3.1 The Concept of Factor Analysis

Factor analysis is a member of a rather large family of analyses that—among other things—uses ostensible variables to measure and analyze non-ostensible constructs, domains, or what are generally called factors. In this sense, a “factor” is that non-ostensible thing that determines whatever value ostensible variables take on. Factor is intentionally a very general term here that can encompass true constructs/domains, but is also simply whatever underlying thing is driving what we actually see.

It is not, however, intended to imply a factor in a statistical model, nor a “factor” in math (a multiplicative product or common divisor). So, please forget whatever definition you already have for the word “factor” and understand it here as simply that non-ostensible thing that drives one or more ostensible variables. (Indeed, one of the two main types of factor analysis, “exploratory factor analysis,” revolves around trying to figure out just what the underlying factors really are. I won’t discuss here the other main type of factor analysis, confirmatory factor analysis.)
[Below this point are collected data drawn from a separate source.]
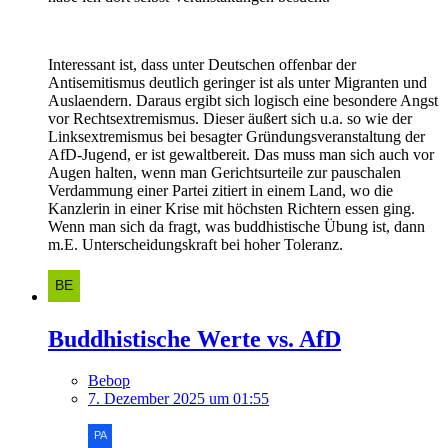
Interessant ist, dass unter Deutschen offenbar der
Antisemitismus deutlich geringer ist als unter Migranten und
Auslaendern. Daraus ergibt sich logisch eine besondere Angst
vor Rechtsextremismus. Dieser äußert sich u.a. so wie der
Linksextremismus bei besagter Gründungsveranstaltung der
AfD-Jugend, er ist gewaltbereit. Das muss man sich auch vor
Augen halten, wenn man Gerichtsurteile zur pauschalen
Verdammung einer Partei zitiert in einem Land, wo die
Kanzlerin in einer Krise mit höchsten Richtern essen ging.
Wenn man sich da fragt, was buddhistische Übung ist, dann
m.E. Unterscheidungskraft bei hoher Toleranz.
Buddhistische Werte vs. AfD
Bebop
7. Dezember 2025 um 01:55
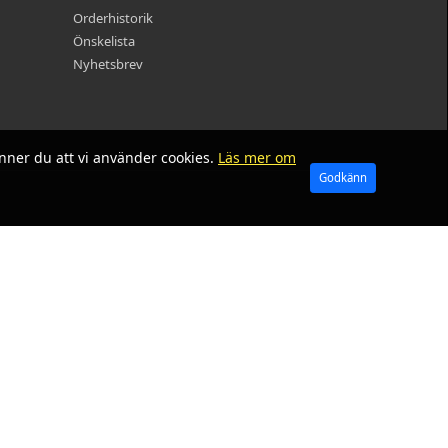
Orderhistorik
Önskelista
Nyhetsbrev
nner du att vi använder cookies.
Läs mer om
Godkänn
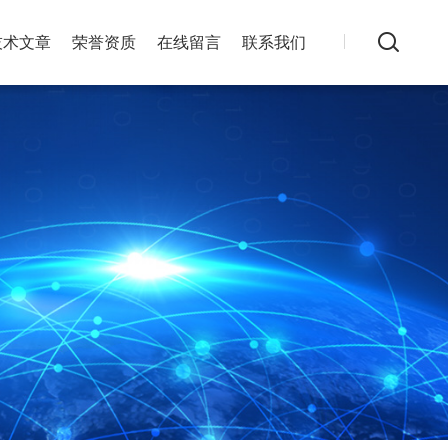
技术文章
荣誉资质
在线留言
联系我们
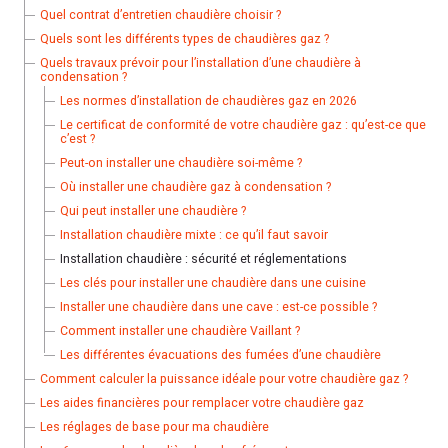
Quel contrat d’entretien chaudière choisir ?
Quels sont les différents types de chaudières gaz ?
Quels travaux prévoir pour l’installation d’une chaudière à
condensation ?
Les normes d’installation de chaudières gaz en 2026
Le certificat de conformité de votre chaudière gaz : qu’est-ce que
c’est ?
Peut-on installer une chaudière soi-même ?
Où installer une chaudière gaz à condensation ?
Qui peut installer une chaudière ?
Installation chaudière mixte : ce qu’il faut savoir
Installation chaudière : sécurité et réglementations
Les clés pour installer une chaudière dans une cuisine
Installer une chaudière dans une cave : est-ce possible ?
Comment installer une chaudière Vaillant ?
Les différentes évacuations des fumées d’une chaudière
Comment calculer la puissance idéale pour votre chaudière gaz ?
Les aides financières pour remplacer votre chaudière gaz
Les réglages de base pour ma chaudière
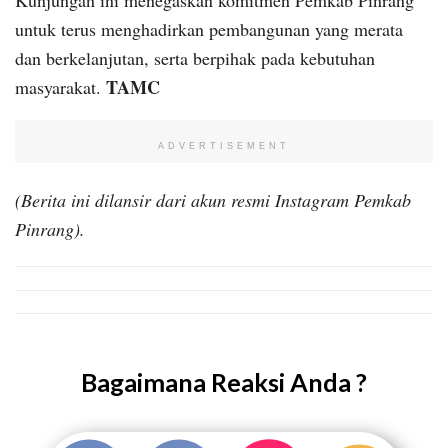
Kunjungan ini menegaskan komitmen Pemkab Pinrang
untuk terus menghadirkan pembangunan yang merata
dan berkelanjutan, serta berpihak pada kebutuhan
TAMC
masyarakat.
ADVERTISEMENT
(Berita ini dilansir dari akun resmi Instagram Pemkab
Pinrang).
Bagaimana Reaksi Anda ?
3.1.1 Role of Correlation/Covariance Matrix in Factor Analysis

All factor analyses per se begin with the assumption that the more that ostensible variables correlate with each other, the more likely they are to measure the same, underlying (non-ostensible) factor. This assumption may not be true, but factor analyses¹ assume it is. And what factor analysis does—in essence—is group variables together based on how well they correlate²; in fact, most statistical software can conduct a factor analysis on a correlation matrix of data alone: we don’t need to have access to the raw data (except to know the sample size). Given this, it may help to look at factor analysis first through the lens of a sample correlation matrix:

	Item 1	Item 2	Item 3	Item 4
Item 1	1	.80	.10	.20
Item 2	.80	1	.05	.15
Item 3	.10	.05	1	.90
Item 4	.20	.15	.90	1

In this correlation matrix, Items 1 and 2 are strongly correlated with each other, but neither correlates well with Items 3 or 4. Alternatively, Items 3 and 4 correlated well with each other (but not with Items 1 & 2). In this example, we wouldn’t be surprised if Items 1 and 2 measured the same thing and if this “thing” was largely unrelated to whatever Items 3 and 4 measured. In this example, then, we would expect that Items 1 and 2 are both ostensible manifestations of the same non-ostensible factor, and that Items 3 and 4 are the manifestations of an other non-ostensible factor.
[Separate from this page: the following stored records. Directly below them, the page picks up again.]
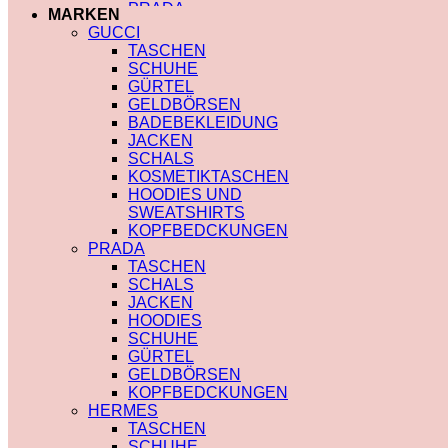
MIU MIU
PRADA
MARKEN
PRADA
TRENCHCOAT
GUCCI
SAINT LAURENT
BURBERRY
TASCHEN
VERSACE
PRADA
SCHUHE
SCHALS
SOCKEN
GÜRTEL
CHLOE
GUCCI
GELDBÖRSEN
FENDI
SHORTS
BADEBEKLEIDUNG
GUCCI
BURBERRY
JACKEN
LOUIS VUITTON
POLO
SCHALS
PRADA
BURBERRY
KOSMETIKTASCHEN
SAINT LAURENT
CHLOE
HOODIES UND
SCHULTERRIEMEN
GUCCI
SWEATSHIRTS
DIOR
MONCLER
KOPFBEDCKUNGEN
LOUIS VUITTON
HOODIES UND
PRADA
STRUMPFHOSEN
SWEATSHIRTS
TASCHEN
GUCCI
AMI PARIS
SCHALS
KOSMETIKTASCHEN
BURBERRY
JACKEN
GUCCI
FENDI
HOODIES
LOUIS VUITTON
GUCCI
SCHUHE
SAINT LAURENT
LOUIS VUITTON
GÜRTEL
MIU MIU
GELDBÖRSEN
PRADA
KOPFBEDCKUNGEN
SAINT LAURENT
HERMES
TASCHEN
SCHUHE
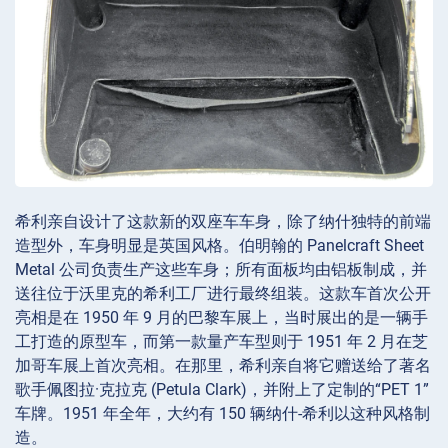
希利亲自设计了这款新的双座车车身，除了纳什独特的前端
造型外，车身明显是英国风格。伯明翰的 Panelcraft Sheet
Metal 公司负责生产这些车身；所有面板均由铝板制成，并
送往位于沃里克的希利工厂进行最终组装。这款车首次公开
亮相是在 1950 年 9 月的巴黎车展上，当时展出的是一辆手
工打造的原型车，而第一款量产车型则于 1951 年 2 月在芝
加哥车展上首次亮相。在那里，希利亲自将它赠送给了著名
歌手佩图拉·克拉克 (Petula Clark)，并附上了定制的“PET 1”
车牌。1951 年全年，大约有 150 辆纳什-希利以这种风格制
造。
With such a simple and clear example, we wouldn’t need to conduct a factor analysis: Our eyes can be trusted well enough here. Often, however, the picture is not as clear or simple, and we may yearn for some objective process firmly grounded in common, sensible assumptions and well-tested by research. For these occasions, we may turn to factor analysis.

3.1.2 Factor Analysis Is Similar to the Linear Regression Analyses You Already (Should) Know

As I noted above, factor analysis itself relies on the correlation matrix (or, similarly, the variance/covariance matrix³). There are different ways to analyze this matrix (or derive it and related statistics from the raw data), but in general, factor analysis conducts analyses conceptually similar to multivariate multiple regressions⁴ to determine how the items “load” onto the factors very similarly to how we estimate the \(beta\)- or b-weights for parameters in a linear regression. And like, e.g., an ANOVA, we not only get stats for how well our terms explain the data, we get stats (like Mean Square Error) for the extent to which our terms don’t fit the data. (More on this much later.)

3.2 Steps to Conducting an Exploratory Factor Analysis

(Please note that I broke out the steps here a bit differently than I did in the presentation. The steps are the same in both, I simply divided the same procedure into a different number of steps based on how well each worked for the two media. Costello and Osborne (2005) offer more good guidance.)

3.2.1 1. Estimate the Number of Factors

In multivariate analyses like a MANOVA, we know ahead of time how many DVs there are. Similarly, to get measures of how well the ostensible variables (e.g., items⁵) load onto the factor(s), we need first to get a sense of how may factors there may be. Therefore, the first step to an exploratory factor analysis (EFA) is to estimate the number of factors to use for further analysis.

The number of factors we choose could range from 1 to the number of items we have.

If we were to choose that the number of factors equaled the number of items (e.g., saying that there are 10 factors that underlie a 10-item instrument), we would essentially be saying that every item measures something different. This may be so, and would mean that there really isn’t any reason to conduct a factor analysis since it wouldn’t help us understand the data any better than item-level scores.

Often, though, when we conduct item-level analyses means we can’t easily (and unbiasedly) tease apart interesting from uninteresting variance—or we may find all variance “interesting” and never see the forest for for the trees. There are certainly times to scrutinize each item, but our ultimate goal is hopefully bigger—more profound—things than that.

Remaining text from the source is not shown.